Word for word, copy the line containing "Bom Retiro incluem: não" and every line after it in the records below, leaving pictures out.

▬▬▬

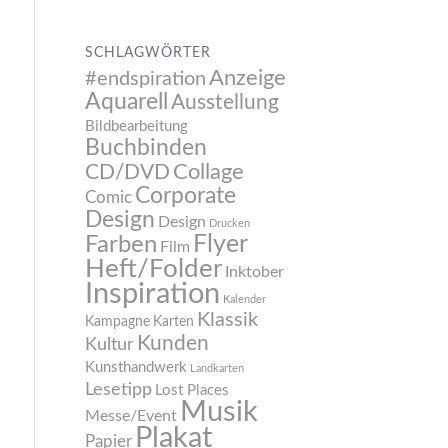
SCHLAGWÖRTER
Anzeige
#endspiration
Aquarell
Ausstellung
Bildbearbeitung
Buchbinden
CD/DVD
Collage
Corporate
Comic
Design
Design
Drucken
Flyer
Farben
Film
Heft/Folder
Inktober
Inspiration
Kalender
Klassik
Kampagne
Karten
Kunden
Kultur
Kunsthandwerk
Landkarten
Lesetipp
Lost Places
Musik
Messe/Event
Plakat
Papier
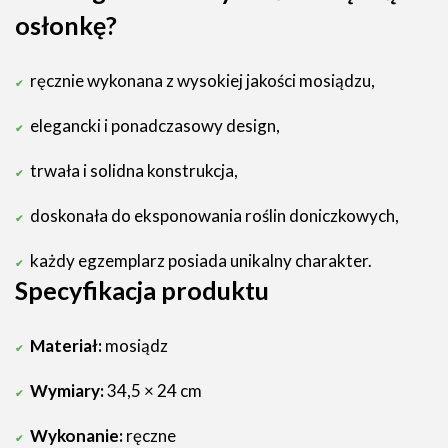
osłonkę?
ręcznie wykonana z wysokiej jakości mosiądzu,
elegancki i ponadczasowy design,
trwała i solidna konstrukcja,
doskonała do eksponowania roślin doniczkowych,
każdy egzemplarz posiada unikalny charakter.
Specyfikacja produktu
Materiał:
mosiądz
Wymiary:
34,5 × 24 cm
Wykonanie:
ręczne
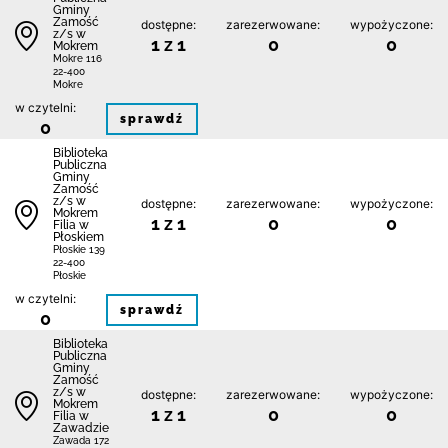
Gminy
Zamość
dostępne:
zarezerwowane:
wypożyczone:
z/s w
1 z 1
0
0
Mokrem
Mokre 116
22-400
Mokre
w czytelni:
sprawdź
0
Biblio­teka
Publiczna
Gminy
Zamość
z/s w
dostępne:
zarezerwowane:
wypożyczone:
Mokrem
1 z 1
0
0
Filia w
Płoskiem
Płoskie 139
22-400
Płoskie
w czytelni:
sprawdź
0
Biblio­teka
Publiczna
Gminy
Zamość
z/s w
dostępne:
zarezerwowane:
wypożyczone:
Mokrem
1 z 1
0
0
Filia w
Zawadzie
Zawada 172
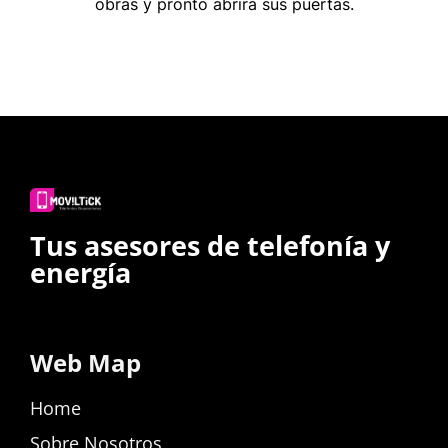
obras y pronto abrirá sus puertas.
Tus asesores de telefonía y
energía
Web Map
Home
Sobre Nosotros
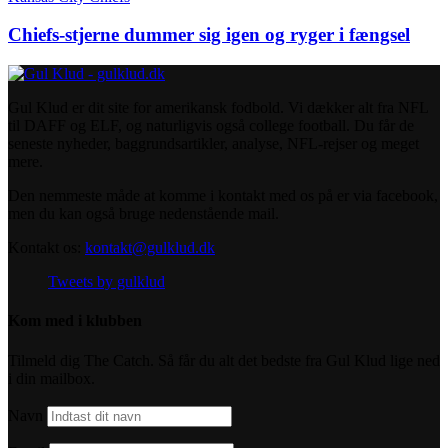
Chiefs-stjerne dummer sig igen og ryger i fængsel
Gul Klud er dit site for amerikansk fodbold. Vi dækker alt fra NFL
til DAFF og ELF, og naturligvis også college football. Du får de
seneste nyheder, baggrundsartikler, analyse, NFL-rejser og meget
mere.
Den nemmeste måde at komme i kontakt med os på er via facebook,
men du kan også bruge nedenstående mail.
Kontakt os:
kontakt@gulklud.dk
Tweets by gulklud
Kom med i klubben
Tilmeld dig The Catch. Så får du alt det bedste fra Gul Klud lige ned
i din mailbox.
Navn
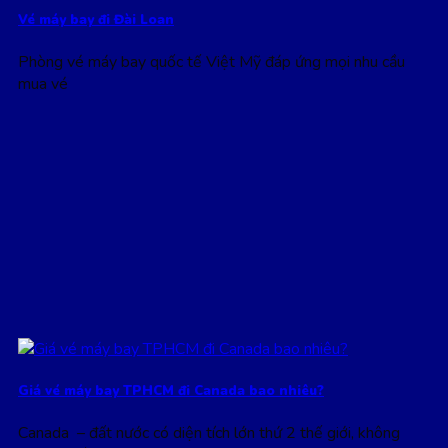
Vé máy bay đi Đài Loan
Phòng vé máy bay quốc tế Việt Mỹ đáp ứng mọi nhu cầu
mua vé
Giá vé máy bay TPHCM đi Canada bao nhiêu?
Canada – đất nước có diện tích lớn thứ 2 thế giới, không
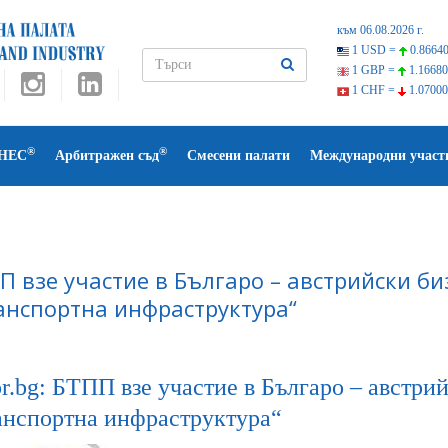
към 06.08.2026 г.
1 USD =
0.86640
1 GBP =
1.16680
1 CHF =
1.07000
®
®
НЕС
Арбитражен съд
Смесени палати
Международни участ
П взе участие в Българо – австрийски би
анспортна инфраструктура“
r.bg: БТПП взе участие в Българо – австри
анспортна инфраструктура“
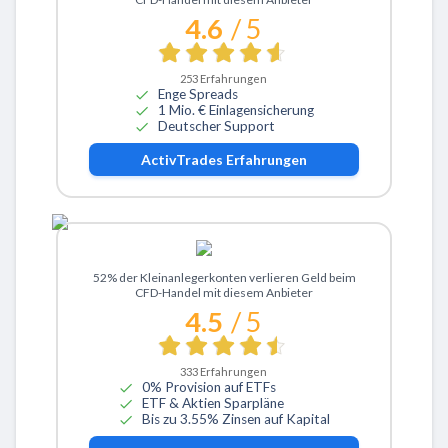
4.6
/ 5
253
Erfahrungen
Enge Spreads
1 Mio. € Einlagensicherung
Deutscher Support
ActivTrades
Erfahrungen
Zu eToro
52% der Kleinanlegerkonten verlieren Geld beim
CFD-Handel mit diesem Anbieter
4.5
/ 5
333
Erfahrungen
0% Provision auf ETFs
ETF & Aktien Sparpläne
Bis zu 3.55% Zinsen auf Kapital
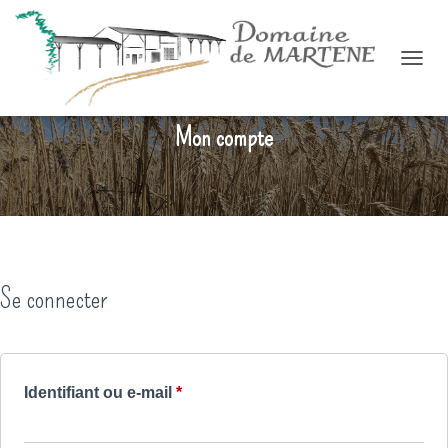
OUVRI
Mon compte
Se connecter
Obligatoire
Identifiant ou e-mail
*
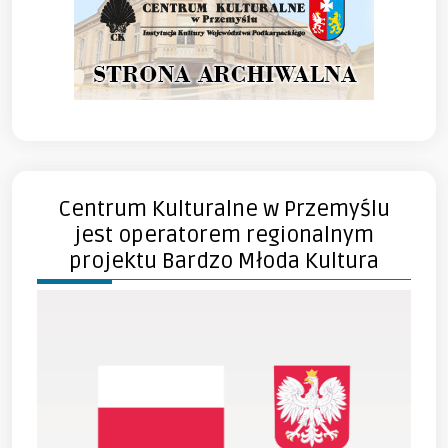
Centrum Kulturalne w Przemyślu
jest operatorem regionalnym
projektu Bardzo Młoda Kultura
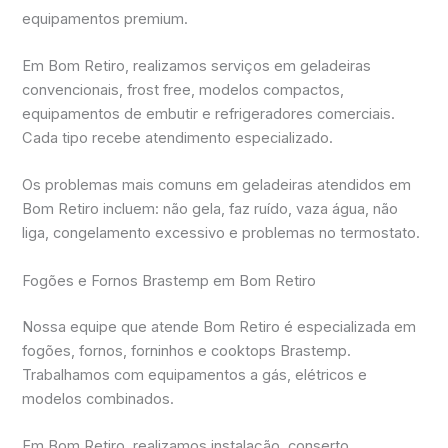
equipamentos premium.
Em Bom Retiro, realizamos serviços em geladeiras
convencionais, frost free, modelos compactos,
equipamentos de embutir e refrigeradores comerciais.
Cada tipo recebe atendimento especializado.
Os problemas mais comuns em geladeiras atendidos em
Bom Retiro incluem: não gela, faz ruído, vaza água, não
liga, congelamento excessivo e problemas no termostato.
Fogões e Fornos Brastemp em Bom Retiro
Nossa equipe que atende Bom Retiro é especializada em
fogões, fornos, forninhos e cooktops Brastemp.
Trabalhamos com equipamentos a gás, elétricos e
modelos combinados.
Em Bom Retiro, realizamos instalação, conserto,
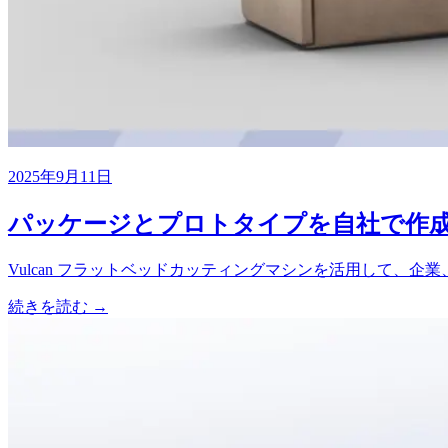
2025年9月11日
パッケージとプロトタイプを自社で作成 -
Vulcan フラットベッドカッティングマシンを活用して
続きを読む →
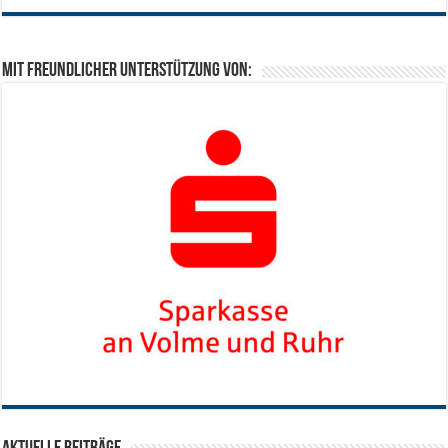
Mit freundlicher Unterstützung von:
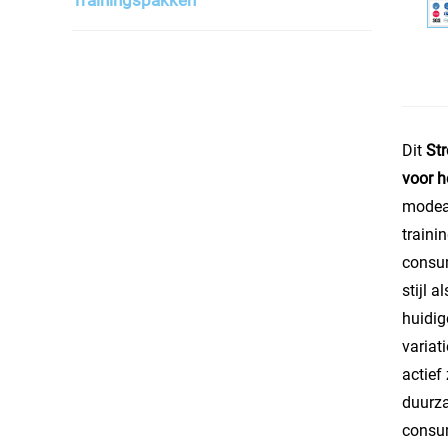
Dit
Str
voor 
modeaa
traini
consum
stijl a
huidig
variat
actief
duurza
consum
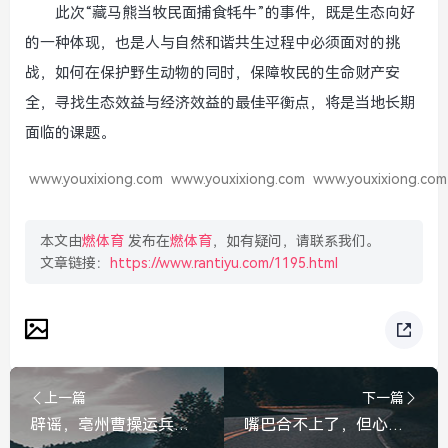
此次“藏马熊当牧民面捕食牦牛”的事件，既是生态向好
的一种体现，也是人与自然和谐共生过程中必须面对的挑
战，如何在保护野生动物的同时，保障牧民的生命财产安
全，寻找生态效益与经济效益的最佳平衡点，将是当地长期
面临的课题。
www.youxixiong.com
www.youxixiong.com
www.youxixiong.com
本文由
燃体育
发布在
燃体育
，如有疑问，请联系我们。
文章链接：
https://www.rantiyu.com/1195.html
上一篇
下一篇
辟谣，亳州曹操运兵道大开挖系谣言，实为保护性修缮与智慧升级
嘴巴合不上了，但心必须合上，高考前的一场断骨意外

▬▬▬

Exercise result:
Bom Retiro incluem: não gela, faz ruído, vaza água, não
liga, congelamento excessivo e problemas no termostato.
Fogões e Fornos Brastemp em Bom Retiro
Nossa equipe que atende Bom Retiro é especializada em
fogões, fornos, forninhos e cooktops Brastemp.
Trabalhamos com equipamentos a gás, elétricos e
modelos combinados.
Em Bom Retiro, realizamos instalação, conserto,
2025年9月11日
パッケージとプロトタイプを自社で作成 -
Vulcan フラットベッドカッティングマシンを活用して
続きを読む →
Mit freundlicher Unterstützung von:
Dit
Str
voor 
modeaa
traini
consum
stijl a
huidig
variat
actief
duurza
consum
此次“藏马熊当牧民面捕食牦牛”的事件，既是生态向好
的一种体现，也是人与自然和谐共生过程中必须面对的挑
战，如何在保护野生动物的同时，保障牧民的生命财产安
全，寻找生态效益与经济效益的最佳平衡点，将是当地长期
面临的课题。
www.youxixiong.com
www.youxixiong.com
www.youxixiong.com
本文由
燃体育
发布在
燃体育
，如有疑问，请联系我们。
文章链接：
https://www.rantiyu.com/1195.html
上一篇
下一篇
辟谣，亳州曹操运兵道大开挖系谣言，实为保护性修缮与智慧升级
嘴巴合不上了，但心必须合上，高考前的一场断骨意外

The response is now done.